## [TASK STATEMENT]
Below is a set of records; reproduce them exactly without their pictures.

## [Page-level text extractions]
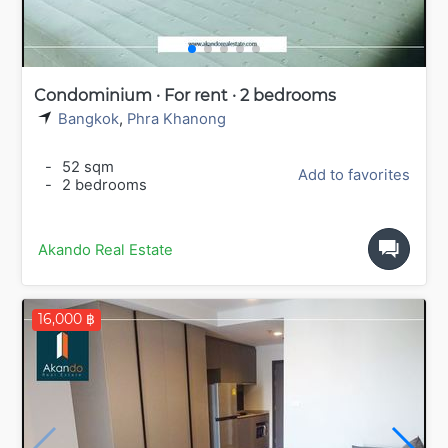
Condominium · For rent · 2 bedrooms
Bangkok
,
Phra Khanong
-
52 sqm
Add to favorites
-
2 bedrooms
Akando Real Estate
16,000 ฿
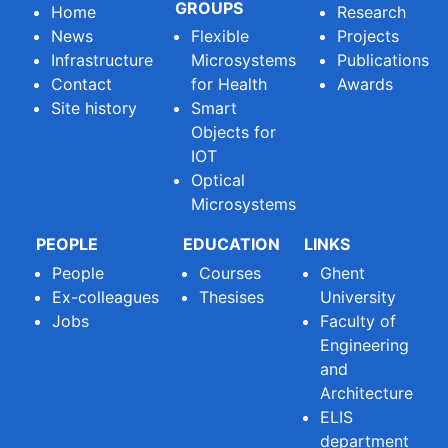
GROUPS
Home
Research
News
Flexible
Projects
Infrastructure
Microsystems
Publications
Contact
for Health
Awards
Site history
Smart
Objects for
IOT
Optical
Microsystems
PEOPLE
EDUCATION
LINKS
People
Courses
Ghent
Ex-colleagues
Thesises
University
Jobs
Faculty of
Engineering
and
Architecture
ELIS
department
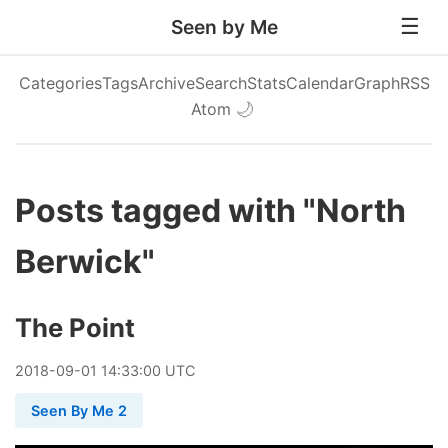
Seen by Me
Categories
Tags
Archive
Search
Stats
Calendar
Graph
RSS
Atom
🌙
Posts tagged with "North
Berwick"
The Point
2018
-
09
-
01
14:33:00 UTC
Seen By Me 2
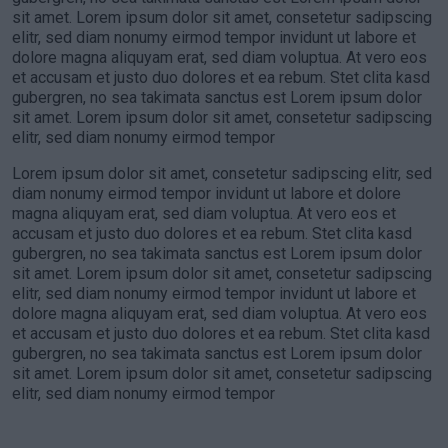
sit amet. Lorem ipsum dolor sit amet, consetetur sadipscing
elitr, sed diam nonumy eirmod tempor invidunt ut labore et
dolore magna aliquyam erat, sed diam voluptua. At vero eos
et accusam et justo duo dolores et ea rebum. Stet clita kasd
gubergren, no sea takimata sanctus est Lorem ipsum dolor
sit amet. Lorem ipsum dolor sit amet, consetetur sadipscing
elitr, sed diam nonumy eirmod tempor
Lorem ipsum dolor sit amet, consetetur sadipscing elitr, sed
diam nonumy eirmod tempor invidunt ut labore et dolore
magna aliquyam erat, sed diam voluptua. At vero eos et
accusam et justo duo dolores et ea rebum. Stet clita kasd
gubergren, no sea takimata sanctus est Lorem ipsum dolor
sit amet. Lorem ipsum dolor sit amet, consetetur sadipscing
elitr, sed diam nonumy eirmod tempor invidunt ut labore et
dolore magna aliquyam erat, sed diam voluptua. At vero eos
et accusam et justo duo dolores et ea rebum. Stet clita kasd
gubergren, no sea takimata sanctus est Lorem ipsum dolor
sit amet. Lorem ipsum dolor sit amet, consetetur sadipscing
elitr, sed diam nonumy eirmod tempor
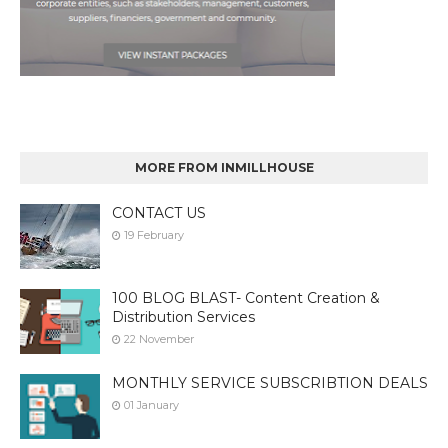
MORE FROM INMILLHOUSE
CONTACT US
19 February
100 BLOG BLAST- Content Creation &
Distribution Services
22 November
MONTHLY SERVICE SUBSCRIBTION DEALS
01 January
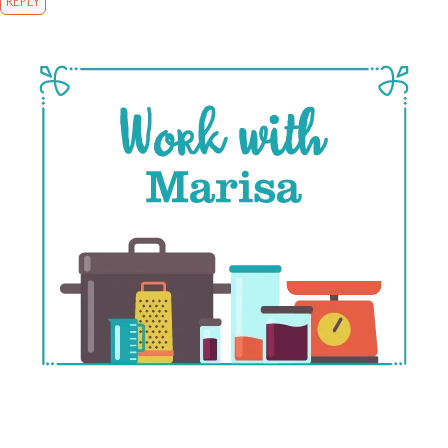
REPLY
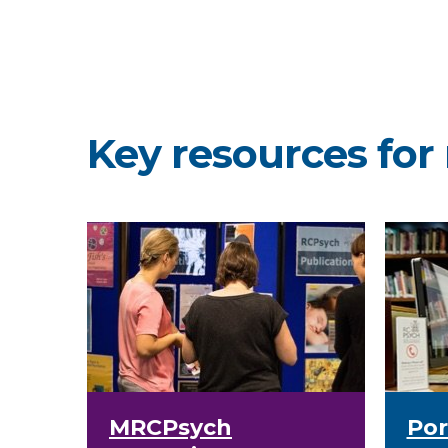
Key resources for 
MRCPsych
Por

## [EXERCISE RESPONSE]
Condominium · For rent · 2 bedrooms
Bangkok
,
Phra Khanong
-
52 sqm
Add to favorites
-
2 bedrooms
Akando Real Estate
16,000 ฿
GROUPS
Home
Research
News
Flexible
Projects
Infrastructure
Microsystems
Publications
Contact
for Health
Awards
Site history
Smart
Objects for
IOT
Optical
Microsystems
PEOPLE
EDUCATION
LINKS
People
Courses
Ghent
Ex-colleagues
Thesises
University
Jobs
Faculty of
Engineering
and
Architecture
ELIS
department
Seen by Me
Categories
Tags
Archive
Search
Stats
Calendar
Graph
RSS
Atom
🌙
Posts tagged with "North
Berwick"
The Point
2018
-
09
-
01
14:33:00 UTC
Seen By Me 2
sit amet. Lorem ipsum dolor sit amet, consetetur sadipscing
elitr, sed diam nonumy eirmod tempor invidunt ut labore et
dolore magna aliquyam erat, sed diam voluptua. At vero eos
et accusam et justo duo dolores et ea rebum. Stet clita kasd
gubergren, no sea takimata sanctus est Lorem ipsum dolor
sit amet. Lorem ipsum dolor sit amet, consetetur sadipscing
elitr, sed diam nonumy eirmod tempor
Lorem ipsum dolor sit amet, consetetur sadipscing elitr, sed
diam nonumy eirmod tempor invidunt ut labore et dolore
magna aliquyam erat, sed diam voluptua. At vero eos et
accusam et justo duo dolores et ea rebum. Stet clita kasd
gubergren, no sea takimata sanctus est Lorem ipsum dolor
sit amet. Lorem ipsum dolor sit amet, consetetur sadipscing
elitr, sed diam nonumy eirmod tempor invidunt ut labore et
dolore magna aliquyam erat, sed diam voluptua. At vero eos
et accusam et justo duo dolores et ea rebum. Stet clita kasd
gubergren, no sea takimata sanctus est Lorem ipsum dolor
sit amet. Lorem ipsum dolor sit amet, consetetur sadipscing
elitr, sed diam nonumy eirmod tempor
MORE FROM INMILLHOUSE
CONTACT US
19 February
100 BLOG BLAST- Content Creation &
Distribution Services
22 November
MONTHLY SERVICE SUBSCRIBTION DEALS
01 January
REPLY
Key resources for 
MRCPsych
Por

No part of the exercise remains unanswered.